Knight’s service to the industry was broad and far-reaching. He served as a Director of Seald Sweet Growers and Florigold Growers from 1962 until 1985, during which time he served as President and Chairman of the Board of both organizations. Knight worked tirelessly, along with Don Lins and others at Seald Sweet, to help open up international markets for Florida citrus. He served as President of the Florida Citrus Packers and was a member of their Board from 1962 to 1985. Knight received the prestigious John T. Lesley Award of Excellence for his lifetime of dedicated service in 1997. Like his father before him, who served on the first Florida Citrus Commission in the 1930s, Knight served on the Florida Citrus Commission for four years, appointed by Governor Claude Kirk in 1968. He was a member of the Board of Directors of the Indian River Citrus League from 1968 to 1982 and was a long-time member of the Hesco Board of Directors. He also served as a member of the Board of Directors of the Florida Fruit and Vegetable Association from 1968 to 1980 and served at the national level on the United Fresh Fruit and Vegetable Association as a member of their board from 1978 to 1980. Beginning in 1971, Knight served fifteen consecutive seasons as either the member or alternate shipper member representing the Indian River District on the Shippers Advisory Committee, which in 1977 became the Citrus Administrative Committee. At that time, there were eight to ten meetings each season, with only one held on the River, so he made the trip to Lakeland countless times across the then two-lane Highway 60. This, on top of his trips to the Seald-Sweet headquarters in Tampa, led to his decision to get a plane, in order to shorten his time on the road and enable him to attend as many meetings as possible.

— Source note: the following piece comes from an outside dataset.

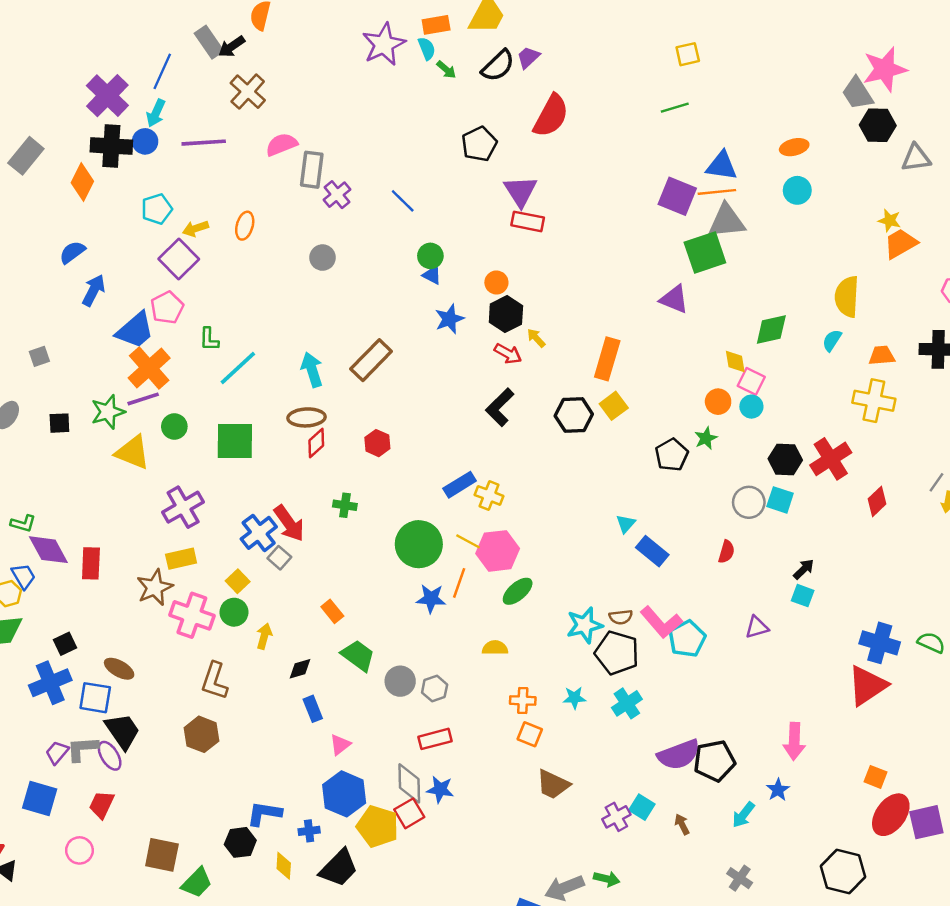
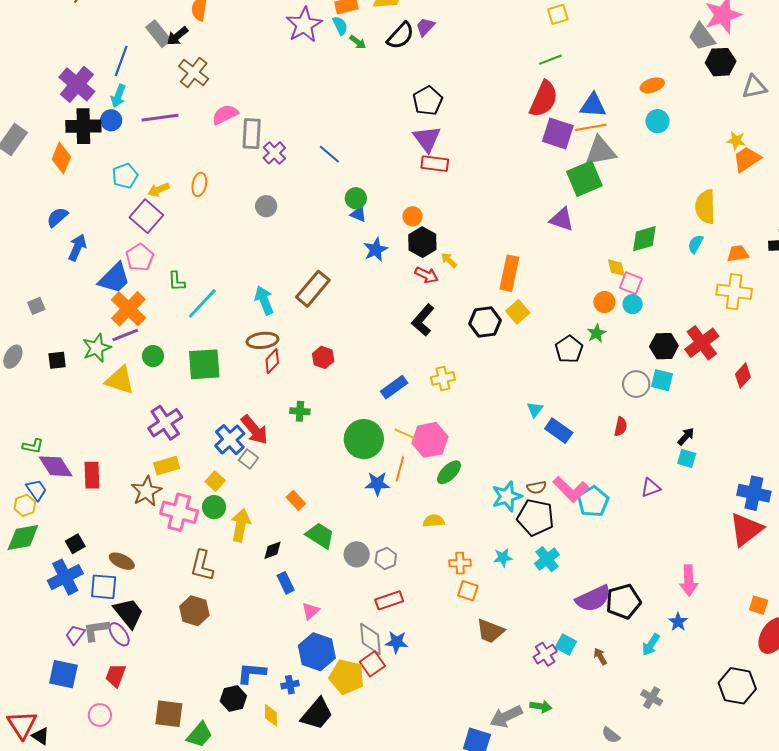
red semicircle: (551, 116) -> (544, 99), moved
black pentagon: (479, 144) -> (428, 101), moved
yellow cross: (489, 495) -> (443, 378), moved, turned -30
yellow arrow: (264, 636) -> (241, 525), size x1.5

A dedicated family man, Knight married Wanda in 1950 and together they had four children: D.V., Paula, Audrey and Dan, all of whom have been or still are involved in the industry. Active in his community, Knight was a former trustee for St. Edward’s school and the Knight family is one of the largest “legacy” families of the school, with 10 members of the Knight family having attended St. Edward’s. Victor Knight passed away on December 19, 2007 at age 78. A true ambassador for the Florida citrus industry and the Indian River district, Knight’s leadership, pioneer spirit, honesty and integrity have earned him a lasting legacy in the Florida Citrus Industry.